■ PROBLEM DESCRIPTION: Which lines of the entries below include "boxes"? List them all.

Document layout analysis data:
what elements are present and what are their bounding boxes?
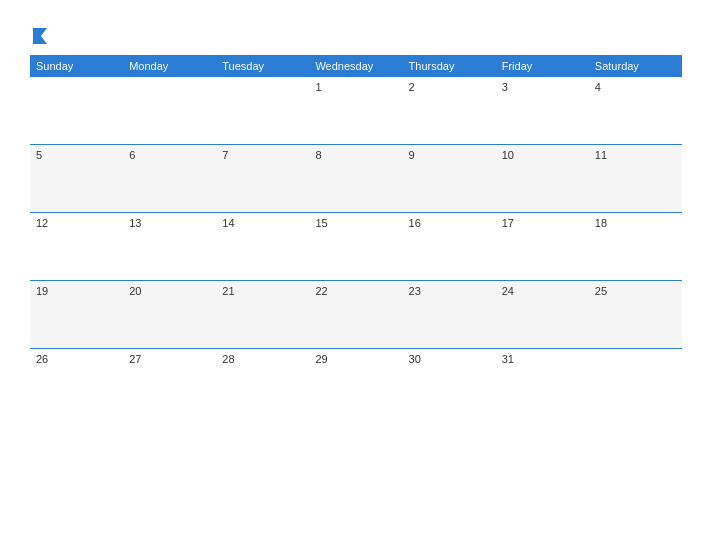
day-number: 16	[409, 217, 421, 229]
day-number: 17	[502, 217, 514, 229]
day-number: 5	[36, 149, 42, 161]
day-number: 29	[315, 353, 327, 365]
calendar-cell: 11	[589, 145, 682, 213]
day-number: 15	[315, 217, 327, 229]
calendar-cell: 10	[496, 145, 589, 213]
day-number: 4	[595, 81, 601, 93]
calendar-cell: 5	[30, 145, 123, 213]
day-number: 24	[502, 285, 514, 297]
logo-flag-icon	[31, 26, 49, 44]
calendar-cell: 25	[589, 281, 682, 349]
day-number: 20	[129, 285, 141, 297]
day-number: 19	[36, 285, 48, 297]
calendar-cell: 12	[30, 213, 123, 281]
calendar-cell: 6	[123, 145, 216, 213]
calendar-cell: 9	[403, 145, 496, 213]
day-number: 31	[502, 353, 514, 365]
day-number: 27	[129, 353, 141, 365]
calendar-cell: 15	[309, 213, 402, 281]
day-number: 7	[222, 149, 228, 161]
calendar-cell: 8	[309, 145, 402, 213]
day-number: 2	[409, 81, 415, 93]
calendar-week-row: 262728293031	[30, 349, 682, 417]
calendar-cell: 14	[216, 213, 309, 281]
day-header-tuesday: Tuesday	[216, 55, 309, 77]
day-header-monday: Monday	[123, 55, 216, 77]
calendar-cell	[30, 77, 123, 145]
calendar-week-row: 567891011	[30, 145, 682, 213]
calendar-cell: 21	[216, 281, 309, 349]
calendar-table: SundayMondayTuesdayWednesdayThursdayFrid…	[30, 55, 682, 417]
day-number: 22	[315, 285, 327, 297]
day-number: 28	[222, 353, 234, 365]
day-number: 12	[36, 217, 48, 229]
day-number: 8	[315, 149, 321, 161]
calendar-cell: 1	[309, 77, 402, 145]
calendar-cell: 22	[309, 281, 402, 349]
calendar-cell: 31	[496, 349, 589, 417]
day-number: 6	[129, 149, 135, 161]
calendar-cell: 2	[403, 77, 496, 145]
day-number: 23	[409, 285, 421, 297]
svg-marker-0	[33, 28, 47, 44]
calendar-cell	[216, 77, 309, 145]
day-header-thursday: Thursday	[403, 55, 496, 77]
calendar-cell: 26	[30, 349, 123, 417]
logo	[30, 26, 49, 45]
day-header-wednesday: Wednesday	[309, 55, 402, 77]
calendar-cell: 29	[309, 349, 402, 417]
calendar-cell: 4	[589, 77, 682, 145]
day-number: 30	[409, 353, 421, 365]
calendar-cell: 28	[216, 349, 309, 417]
calendar-cell: 18	[589, 213, 682, 281]
calendar-week-row: 19202122232425	[30, 281, 682, 349]
day-header-friday: Friday	[496, 55, 589, 77]
calendar-cell: 7	[216, 145, 309, 213]
day-number: 13	[129, 217, 141, 229]
day-number: 14	[222, 217, 234, 229]
calendar-cell	[589, 349, 682, 417]
day-number: 3	[502, 81, 508, 93]
calendar-cell	[123, 77, 216, 145]
calendar-cell: 17	[496, 213, 589, 281]
calendar-cell: 3	[496, 77, 589, 145]
page-header	[30, 26, 682, 45]
day-number: 10	[502, 149, 514, 161]
calendar-cell: 24	[496, 281, 589, 349]
day-number: 11	[595, 149, 607, 161]
calendar-week-row: 12131415161718	[30, 213, 682, 281]
day-header-saturday: Saturday	[589, 55, 682, 77]
day-number: 21	[222, 285, 234, 297]
calendar-cell: 30	[403, 349, 496, 417]
calendar-page: SundayMondayTuesdayWednesdayThursdayFrid…	[10, 10, 702, 540]
calendar-cell: 27	[123, 349, 216, 417]
calendar-week-row: 1234	[30, 77, 682, 145]
calendar-cell: 20	[123, 281, 216, 349]
calendar-header-row: SundayMondayTuesdayWednesdayThursdayFrid…	[30, 55, 682, 77]
calendar-cell: 13	[123, 213, 216, 281]
day-number: 25	[595, 285, 607, 297]
day-number: 18	[595, 217, 607, 229]
calendar-cell: 23	[403, 281, 496, 349]
day-header-sunday: Sunday	[30, 55, 123, 77]
day-number: 26	[36, 353, 48, 365]
calendar-cell: 16	[403, 213, 496, 281]
day-number: 9	[409, 149, 415, 161]
calendar-cell: 19	[30, 281, 123, 349]
day-number: 1	[315, 81, 321, 93]
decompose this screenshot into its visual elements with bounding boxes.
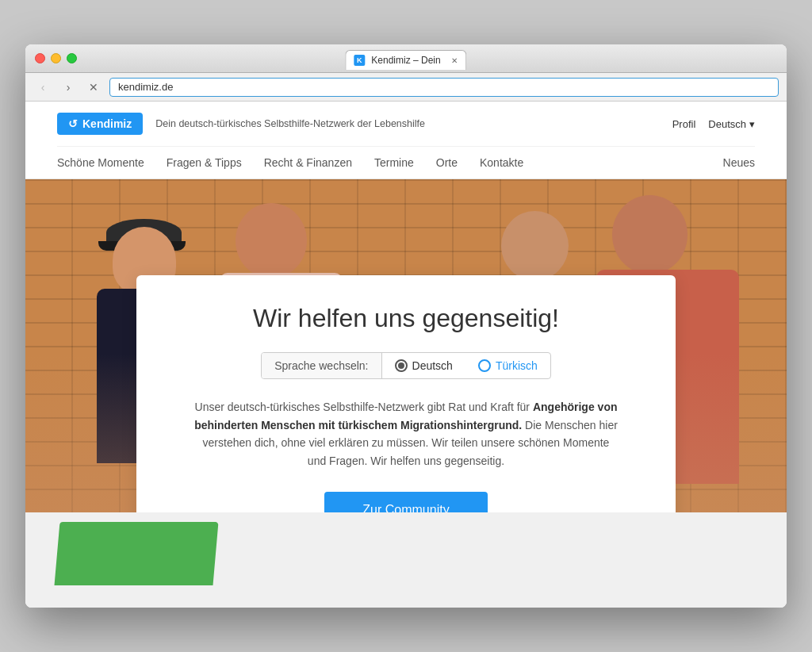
language-switcher[interactable]: Sprache wechseln: Deutsch Türkisch: [261, 352, 551, 379]
radio-deutsch-icon: [395, 359, 408, 372]
brand-area: ↺ Kendimiz Dein deutsch-türkisches Selbs…: [57, 113, 425, 135]
lang-option-deutsch[interactable]: Deutsch: [382, 353, 465, 378]
header-right: Profil Deutsch ▾: [672, 118, 755, 130]
radio-tuerkisch-icon: [478, 359, 491, 372]
nav-item-termine[interactable]: Termine: [374, 156, 414, 169]
lang-deutsch-label: Deutsch: [412, 359, 453, 372]
head: [236, 203, 307, 278]
lang-option-tuerkisch[interactable]: Türkisch: [465, 353, 550, 378]
language-label: Deutsch: [708, 118, 746, 130]
hero-title: Wir helfen uns gegenseitig!: [174, 304, 638, 333]
browser-tab[interactable]: K Kendimiz – Dein ✕: [345, 50, 466, 70]
nav-item-recht-finanzen[interactable]: Recht & Finanzen: [264, 156, 352, 169]
profil-link[interactable]: Profil: [672, 118, 696, 130]
lang-tuerkisch-label: Türkisch: [496, 359, 538, 372]
hero-description: Unser deutsch-türkisches Selbsthilfe-Net…: [192, 398, 620, 470]
title-bar: K Kendimiz – Dein ✕: [25, 44, 787, 73]
tab-favicon: K: [354, 55, 365, 66]
site-header: ↺ Kendimiz Dein deutsch-türkisches Selbs…: [25, 102, 787, 179]
site-content: ↺ Kendimiz Dein deutsch-türkisches Selbs…: [25, 102, 787, 608]
close-button[interactable]: [35, 53, 45, 63]
browser-window: K Kendimiz – Dein ✕ ‹ › ✕ ↺ Kendimiz Dei…: [25, 44, 787, 608]
brand-tagline: Dein deutsch-türkisches Selbsthilfe-Netz…: [155, 118, 425, 129]
nav-bar: Schöne Momente Fragen & Tipps Recht & Fi…: [57, 147, 755, 178]
forward-button[interactable]: ›: [59, 78, 78, 97]
nav-item-orte[interactable]: Orte: [436, 156, 458, 169]
header-top: ↺ Kendimiz Dein deutsch-türkisches Selbs…: [57, 102, 755, 147]
nav-item-kontakte[interactable]: Kontakte: [480, 156, 523, 169]
hero-section: Wir helfen uns gegenseitig! Sprache wech…: [25, 179, 787, 512]
dropdown-arrow-icon: ▾: [749, 118, 755, 130]
cta-button[interactable]: Zur Community: [324, 492, 487, 512]
traffic-lights: [35, 53, 77, 63]
nav-neues[interactable]: Neues: [723, 156, 755, 169]
address-bar: ‹ › ✕: [25, 73, 787, 102]
brand-icon: ↺: [68, 117, 78, 130]
tab-title: Kendimiz – Dein: [371, 55, 440, 66]
nav-item-schone-momente[interactable]: Schöne Momente: [57, 156, 144, 169]
hero-card: Wir helfen uns gegenseitig! Sprache wech…: [136, 275, 676, 512]
maximize-button[interactable]: [67, 53, 77, 63]
brand-name: Kendimiz: [82, 117, 132, 130]
back-button[interactable]: ‹: [33, 78, 52, 97]
tab-close-icon[interactable]: ✕: [449, 55, 460, 66]
reload-button[interactable]: ✕: [84, 78, 103, 97]
bottom-section: [25, 512, 787, 608]
lang-switch-label: Sprache wechseln:: [262, 353, 381, 378]
body-text-pre: Unser deutsch-türkisches Selbsthilfe-Net…: [195, 401, 533, 413]
url-input[interactable]: [109, 78, 779, 97]
nav-item-fragen-tipps[interactable]: Fragen & Tipps: [167, 156, 242, 169]
brand-logo[interactable]: ↺ Kendimiz: [57, 113, 143, 135]
head: [612, 195, 688, 274]
head: [501, 211, 569, 281]
minimize-button[interactable]: [51, 53, 61, 63]
nav-links: Schöne Momente Fragen & Tipps Recht & Fi…: [57, 156, 523, 169]
tab-bar: K Kendimiz – Dein ✕: [345, 48, 466, 68]
language-selector[interactable]: Deutsch ▾: [708, 118, 755, 130]
green-decorative-shape: [55, 522, 219, 585]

■ SOLUTION FOR THIS EXERCISE:
what elements are present and what are their bounding boxes?
decompose this screenshot into its visual elements with bounding boxes.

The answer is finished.